The Iraqis — who want to be doctors, engineers and computer programmers — will share their Western education with the new Iraq. But Theresa Kubasak, another Iraqi Student Project staff member, hopes U.S. students will also benefit from the program.
“These kids will break down stereotypes,” she said. “They’ll share the 20 million small ways their lives have been forced into unhealthy paths.”
Caught in the middle
“It’s different here from Iraq, but it’s safer,” said Thair Bajhat Mikah, a Catholic refugee in Aleppo. Terrorists killed his brother and threatened his own life twice. He is in Syria legally, but is not allowed to work.
The Syrian government refers to refugees as “guests.” While the Syrian government claims 1.5 million Iraqi refugees live in the country, different sources estimated the number to be closer to 800,000. That’s on top of the estimated 400,000 Palestinian refugees that live in Syria.
Not having permission to seek employment, many of the refugees work day labor, in restaurants, in construction, as mechanics or even as prostitutes. Oftentimes children shine shoes to help their families.
“We want to travel outside to live in Europe or Australia, but not here,” Mikah said. “We will not return to Iraq — not now, not in 50 years. It’s not safe there. They’re killing all the Christians.”
Bishop Josef Absi, patriarchal vicar of the Greek Melkite Church in Damascus and president of Caritas Syria, said the Church is dedicated to helping Iraqi refugees. Most of the refugees in Syria are in Damascus.
“We try, but we can’t cover all the needs,” he said. Caritas offers help with food and non-food items, medical assistance and other aid. The bishop said most refugees needed help with rent and other fees.
In Syria, refugees must renew their “guest” status every few months.
“We put our hearts and our efforts to helping them, but we don’t know how long we can make it,” Bishop Absi said. The Catholic Church works with the Eastern Orthodox Church as well as with Protestant communities.
The biggest problem the Church in Syria faces is in offering psychological counseling to the refugees, the bishop said. Culturally, refugees tend to reject psychological therapy.
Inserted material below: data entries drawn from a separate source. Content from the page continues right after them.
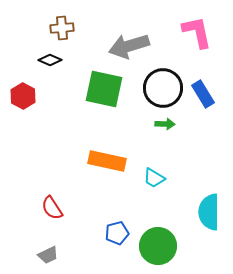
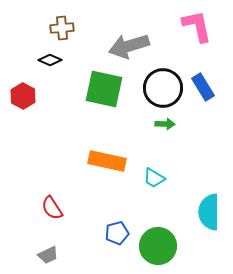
pink L-shape: moved 6 px up
blue rectangle: moved 7 px up
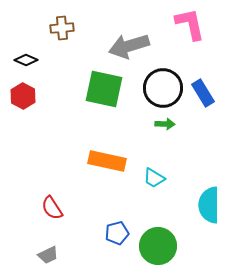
pink L-shape: moved 7 px left, 2 px up
black diamond: moved 24 px left
blue rectangle: moved 6 px down
cyan semicircle: moved 7 px up
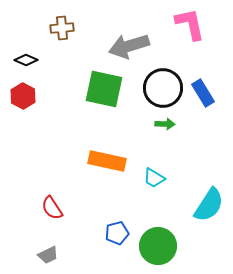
cyan semicircle: rotated 147 degrees counterclockwise
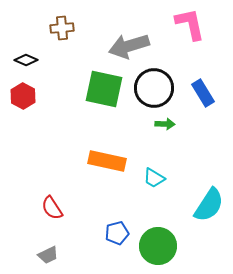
black circle: moved 9 px left
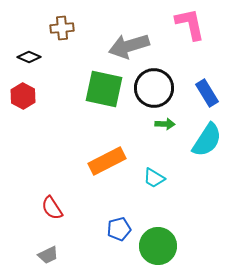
black diamond: moved 3 px right, 3 px up
blue rectangle: moved 4 px right
orange rectangle: rotated 39 degrees counterclockwise
cyan semicircle: moved 2 px left, 65 px up
blue pentagon: moved 2 px right, 4 px up
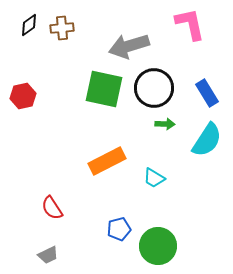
black diamond: moved 32 px up; rotated 60 degrees counterclockwise
red hexagon: rotated 20 degrees clockwise
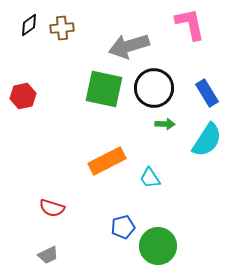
cyan trapezoid: moved 4 px left; rotated 25 degrees clockwise
red semicircle: rotated 40 degrees counterclockwise
blue pentagon: moved 4 px right, 2 px up
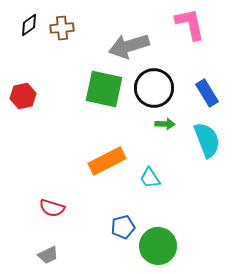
cyan semicircle: rotated 54 degrees counterclockwise
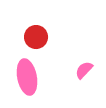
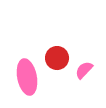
red circle: moved 21 px right, 21 px down
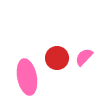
pink semicircle: moved 13 px up
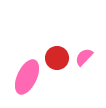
pink ellipse: rotated 36 degrees clockwise
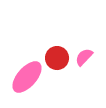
pink ellipse: rotated 16 degrees clockwise
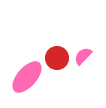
pink semicircle: moved 1 px left, 1 px up
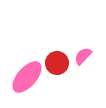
red circle: moved 5 px down
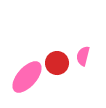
pink semicircle: rotated 30 degrees counterclockwise
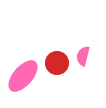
pink ellipse: moved 4 px left, 1 px up
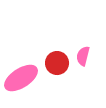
pink ellipse: moved 2 px left, 2 px down; rotated 16 degrees clockwise
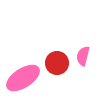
pink ellipse: moved 2 px right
There’s also a shortage of psychologists.
But the Good Shepherd sisters of Syria are trying to provide that help. They help victims of domestic violence and their children, offering a safe place to stay and a hotline.
It’s a good beginning, Bishop Absi said, because the refugees shoulder a heavy emotional burden.
“They’re in a situation where they don’t know the future of Iraq,” he said. “I don’t know for the Muslim people, but for the Christian people, there’s no one to protect them in Iraq.”
Coming to America
Two years ago, Fares Butras brought his family from Baghdad to Turkey. It was easier for them to get a visa because their daughter has a mental disability. But Butras, who worked in an oil refinery in Iraq, couldn’t find work there.
Thanks to the work of Catholic Charities, Butras and his family now live in Phoenix. Butras, who is quickly picking up English, works at a Denny’s restaurant. He is happy.
“God will continue to bless America for reaching out to us,” he said.
His wife, Marygret, stays at home and cares for their daughter.
“When we arrived, we were still scared of saying what we wanted to say,” she said. Now it’s different.
“America has become our mother. Only a mother can reach out to her children and bring them to her bosom,” she said. “Only a mother would open her heart to them.”
The couple, who attend the Mar Abraham Chaldean Catholic Church, are part of a growing number of Iraqi refugees in the Valley through the work of Catholic Charities. Once resettled, Iraqi refugees will stay.
“America is a dream come true for us,” Marygret said. “If you reach your dream, why would you ever go back?”